I am quite sure I am one of a mere handful of people who woke up to the blizzard that was raging in Lancaster County this morning and felt like dancing (Bob was one of the others). Despite the fact that my parents were supposed to be flying to England today to spend a month celebrating their 50th wedding anniversary and that they were worried this might put a damper on the start of their trip, since this storm has hit south of here as well; despite the fact that Bob had to cancel the Lenten study he planned to start tonight at the church, to which I was very much looking forward; despite the fact that my daily walk is a little more difficult to accomplish when there is 8 inches of snow on the ground; despite all this, I was in seventh heaven.

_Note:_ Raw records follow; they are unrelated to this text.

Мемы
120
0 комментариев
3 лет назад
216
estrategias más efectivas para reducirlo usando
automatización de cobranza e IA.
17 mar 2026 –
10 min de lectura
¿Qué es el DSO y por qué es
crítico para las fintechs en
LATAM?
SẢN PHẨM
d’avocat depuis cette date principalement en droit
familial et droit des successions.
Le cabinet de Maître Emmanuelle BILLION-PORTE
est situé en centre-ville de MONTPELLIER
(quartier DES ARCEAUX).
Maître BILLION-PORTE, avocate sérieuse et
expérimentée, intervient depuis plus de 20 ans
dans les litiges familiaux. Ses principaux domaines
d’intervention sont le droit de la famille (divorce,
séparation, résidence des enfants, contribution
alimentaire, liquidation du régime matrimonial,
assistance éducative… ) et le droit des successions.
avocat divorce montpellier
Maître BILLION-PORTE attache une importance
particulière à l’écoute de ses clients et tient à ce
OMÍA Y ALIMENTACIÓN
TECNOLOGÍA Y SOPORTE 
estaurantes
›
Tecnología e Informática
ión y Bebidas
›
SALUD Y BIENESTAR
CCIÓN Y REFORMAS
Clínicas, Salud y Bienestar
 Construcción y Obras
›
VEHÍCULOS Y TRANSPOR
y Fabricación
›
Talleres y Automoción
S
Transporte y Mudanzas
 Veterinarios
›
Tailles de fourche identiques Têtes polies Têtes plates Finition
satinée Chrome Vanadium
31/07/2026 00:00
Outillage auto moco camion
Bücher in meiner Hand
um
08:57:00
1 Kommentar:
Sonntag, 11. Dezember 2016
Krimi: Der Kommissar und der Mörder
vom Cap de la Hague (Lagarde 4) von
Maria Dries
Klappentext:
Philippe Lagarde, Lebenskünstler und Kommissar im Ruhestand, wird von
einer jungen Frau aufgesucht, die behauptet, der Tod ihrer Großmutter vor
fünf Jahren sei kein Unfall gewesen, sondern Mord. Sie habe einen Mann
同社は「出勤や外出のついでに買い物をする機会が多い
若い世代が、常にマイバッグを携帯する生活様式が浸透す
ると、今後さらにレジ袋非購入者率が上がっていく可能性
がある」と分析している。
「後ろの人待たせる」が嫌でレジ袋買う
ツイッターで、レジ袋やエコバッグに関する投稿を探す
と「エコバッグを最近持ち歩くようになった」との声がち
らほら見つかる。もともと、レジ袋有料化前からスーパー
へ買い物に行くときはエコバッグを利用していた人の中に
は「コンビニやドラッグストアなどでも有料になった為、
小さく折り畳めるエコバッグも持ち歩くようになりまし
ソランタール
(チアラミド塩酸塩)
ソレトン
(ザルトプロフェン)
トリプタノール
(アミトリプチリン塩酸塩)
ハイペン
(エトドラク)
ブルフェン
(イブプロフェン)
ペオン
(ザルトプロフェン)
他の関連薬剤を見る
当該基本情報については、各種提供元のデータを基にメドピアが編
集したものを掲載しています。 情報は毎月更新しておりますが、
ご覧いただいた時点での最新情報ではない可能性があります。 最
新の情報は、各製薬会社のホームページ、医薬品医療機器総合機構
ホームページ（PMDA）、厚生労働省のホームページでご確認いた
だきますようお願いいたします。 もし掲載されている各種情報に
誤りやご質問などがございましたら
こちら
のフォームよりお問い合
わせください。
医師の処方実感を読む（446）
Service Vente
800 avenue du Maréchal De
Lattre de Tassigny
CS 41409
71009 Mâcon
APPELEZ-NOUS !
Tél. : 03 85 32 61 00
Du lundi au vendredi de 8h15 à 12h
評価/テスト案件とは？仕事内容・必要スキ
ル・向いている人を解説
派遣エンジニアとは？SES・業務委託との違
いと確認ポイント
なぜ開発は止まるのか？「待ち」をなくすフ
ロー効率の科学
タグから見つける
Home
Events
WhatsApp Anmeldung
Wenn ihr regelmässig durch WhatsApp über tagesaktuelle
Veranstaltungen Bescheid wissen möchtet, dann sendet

Granted, enjoying the snow is much easier to do when you are well-stocked food-and-drink-wise and work from home, so you don’t have to drive in it. I never could stand driving in the snow, but since I don’t have to do that these days, there was nothing to keep me from an unadulterated feeling of exhilaration as I looked out the window and watched the snow blowing all around the house and the church. What better antidote to slogging through a manuscript whose every other page has you wondering, “Am I ever going to be able to whip this one into readable shape?”
It’s not easy being someone who loves snow and who would probably be perfectly content living in Antarctica. It’s like having a birthday in February. Everyone complains about how horrible your birthday month is (although I have always maintained that March is a much more horrible month for those looking forward to spring. February, which is most-decidedly a winter month, often gives us a few, unexpected warm days as gifts, whereas March – take today for instance – has everyone thinking “spring,” when the reality is that it’s a winter month in spring clothing, typically giving us only a few warm, spring-like days itself. And don’t get me started on April, truly the “cruelest” month, the month when you see women sporting fashionable goose bumps on their goose bumps with their Easter dresses and hats). Add to my love of snow the fact that I’ve never been on a pair of skis, and well, you know, Darwinians must wonder how this poor, poor human specimen has managed to make it this long.

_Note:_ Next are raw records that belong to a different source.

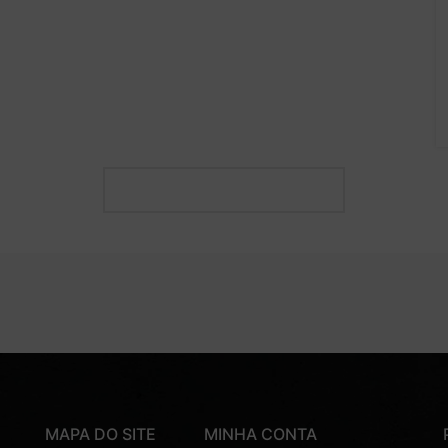
CARREGAR MAIS POSTS
MAPA DO SITE
MINHA CONTA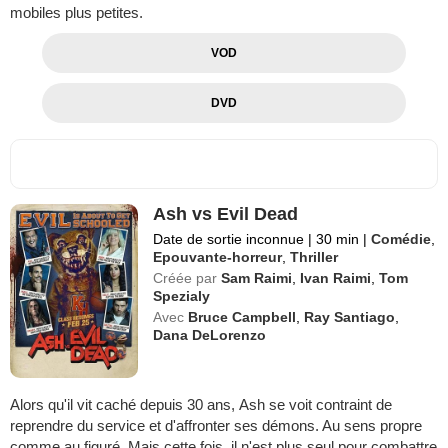
mobiles plus petites.
VOD
DVD
Ash vs Evil Dead
Date de sortie inconnue
|
30 min
|
Comédie
,
Epouvante-horreur
,
Thriller
Créée par
Sam Raimi
,
Ivan Raimi
,
Tom
Spezialy
Avec
Bruce Campbell
,
Ray Santiago
,
Dana DeLorenzo
Alors qu'il vit caché depuis 30 ans, Ash se voit contraint de
reprendre du service et d'affronter ses démons. Au sens propre
comme au figuré. Mais cette fois, il n'est plus seul pour combattre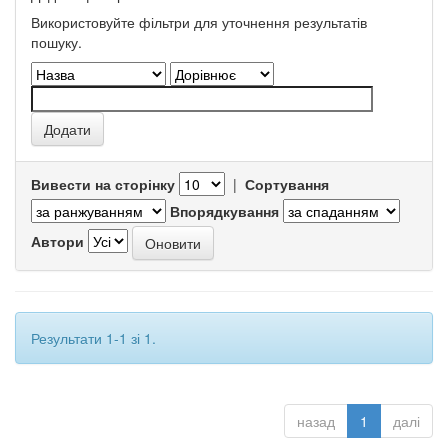
Використовуйте фільтри для уточнення результатів
пошуку.
Вивести на сторінку
|
Сортування
Впорядкування
Автори
Результати 1-1 зі 1.
назад
1
далі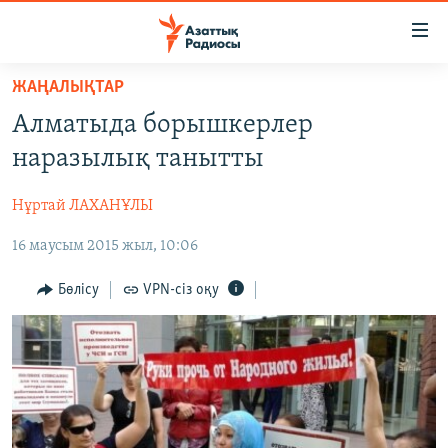
Accessibility
links
Skip
ЖАҢАЛЫҚТАР
to
ЖАҢАЛЫҚТАР
Алматыда борышкерлер
main
САЯСАТ
content
наразылық танытты
AZATTYQTV
Skip
to
Нұртай ЛАХАНҰЛЫ
ҚАҢТАР ОҚИҒАСЫ
main
16 маусым 2015 жыл, 10:06
АДАМ ҚҰҚЫҚТАРЫ
Navigation
Skip
ӘЛЕУМЕТ
Бөлісу
VPN-сіз оқу
to
ӘЛЕМ
Search
АРНАЙЫ ЖОБАЛАР
Русский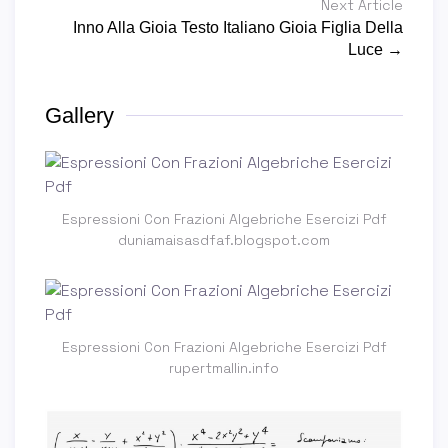
Next Article
Inno Alla Gioia Testo Italiano Gioia Figlia Della
Luce →
Gallery
Espressioni Con Frazioni Algebriche Esercizi Pdf
duniamaisasdfaf.blogspot.com
Espressioni Con Frazioni Algebriche Esercizi Pdf
rupertmallin.info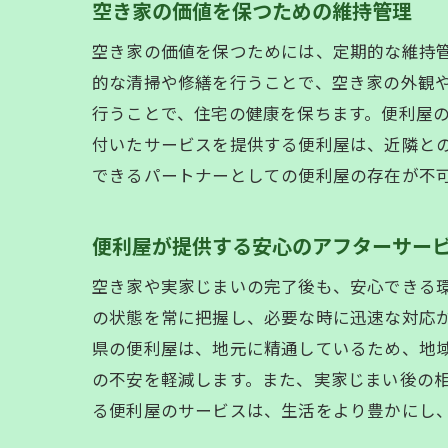
空き家の価値を保つための維持管理
空き家の価値を保つためには、定期的な維持
的な清掃や修繕を行うことで、空き家の外観
行うことで、住宅の健康を保ちます。便利屋
付いたサービスを提供する便利屋は、近隣と
できるパートナーとしての便利屋の存在が不
便利屋が提供する安心のアフターサー
空き家や実家じまいの完了後も、安心できる
の状態を常に把握し、必要な時に迅速な対応
県の便利屋は、地元に精通しているため、地
の不安を軽減します。また、実家じまい後の
る便利屋のサービスは、生活をより豊かにし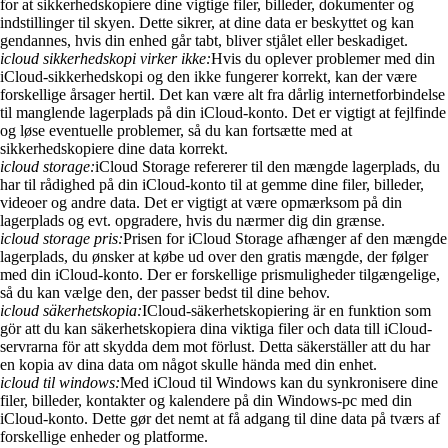
for at sikkerhedskopiere dine vigtige filer, billeder, dokumenter og
indstillinger til skyen. Dette sikrer, at dine data er beskyttet og kan
gendannes, hvis din enhed går tabt, bliver stjålet eller beskadiget.
icloud sikkerhedskopi virker ikke:
Hvis du oplever problemer med din
iCloud-sikkerhedskopi og den ikke fungerer korrekt, kan der være
forskellige årsager hertil. Det kan være alt fra dårlig internetforbindelse
til manglende lagerplads på din iCloud-konto. Det er vigtigt at fejlfinde
og løse eventuelle problemer, så du kan fortsætte med at
sikkerhedskopiere dine data korrekt.
icloud storage:
iCloud Storage refererer til den mængde lagerplads, du
har til rådighed på din iCloud-konto til at gemme dine filer, billeder,
videoer og andre data. Det er vigtigt at være opmærksom på din
lagerplads og evt. opgradere, hvis du nærmer dig din grænse.
icloud storage pris:
Prisen for iCloud Storage afhænger af den mængde
lagerplads, du ønsker at købe ud over den gratis mængde, der følger
med din iCloud-konto. Der er forskellige prismuligheder tilgængelige,
så du kan vælge den, der passer bedst til dine behov.
icloud säkerhetskopia:
ICloud-säkerhetskopiering är en funktion som
gör att du kan säkerhetskopiera dina viktiga filer och data till iCloud-
servrarna för att skydda dem mot förlust. Detta säkerställer att du har
en kopia av dina data om något skulle hända med din enhet.
icloud til windows:
Med iCloud til Windows kan du synkronisere dine
filer, billeder, kontakter og kalendere på din Windows-pc med din
iCloud-konto. Dette gør det nemt at få adgang til dine data på tværs af
forskellige enheder og platforme.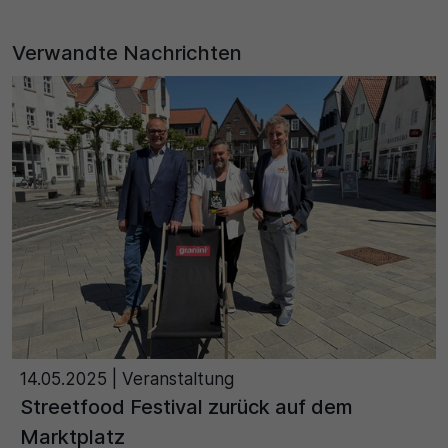
Verwandte Nachrichten
14.05.2025
| Veranstaltung
Streetfood Festival zurück auf dem
Marktplatz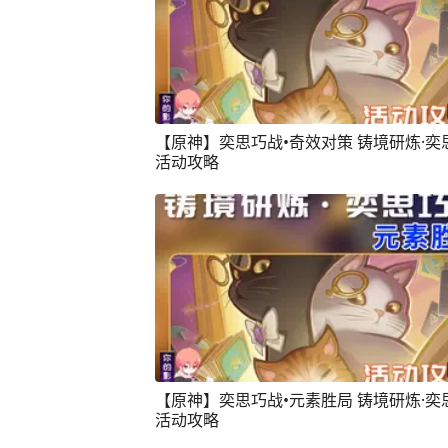
【原神】奕思巧战•奇效对策 铸境研炼·奕
活动攻略
【原神】奕思巧战•元素胜局 铸境研炼·奕
活动攻略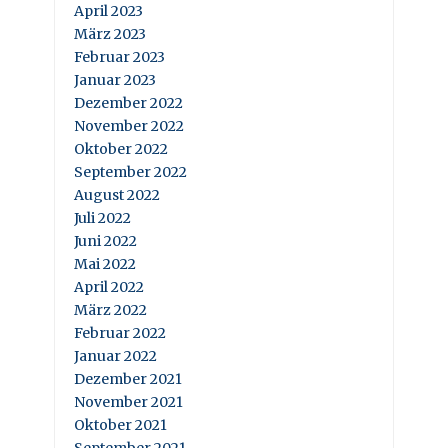
April 2023
März 2023
Februar 2023
Januar 2023
Dezember 2022
November 2022
Oktober 2022
September 2022
August 2022
Juli 2022
Juni 2022
Mai 2022
April 2022
März 2022
Februar 2022
Januar 2022
Dezember 2021
November 2021
Oktober 2021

I have always loved snow. Growing up in North Carolina, it inevitably meant school cancellations (yes, even for a two-inch snow storm), and it was such a special treat, because it was so rare. We were more likely to get ice storms than snow storms, but we were guaranteed at least one or two decent storms (3 or more inches) every winter. And we did have a few glorious winters (the winter of ’77 comes to mind, when it seems schools were closed almost all winter, and my siblings and I played Gin Rummy and Hearts all day long, listening to Jethro Tull, Fleetwood Mac, and Supertramp) when we had many more snow storms. The winter we lived in England, where my father had informed us, before we moved, that it never snowed, was one of the snowiest on record there. Again, I can remember long days playing charades and Monopoly with friends from our village, because we couldn’t make it to school. And when we did make it to school, there were snowball fights on the walks to and from the bus stop with boys from the boys’ school. These days, I’m less likely to engage in snowball fights (although at my old company, we were known, on occasion to have Marketing and Sales v. Editorial and Production lunch-time fights) and more likely to sit by the fire with a book (or a manuscript) and just marvel at its still, white beauty.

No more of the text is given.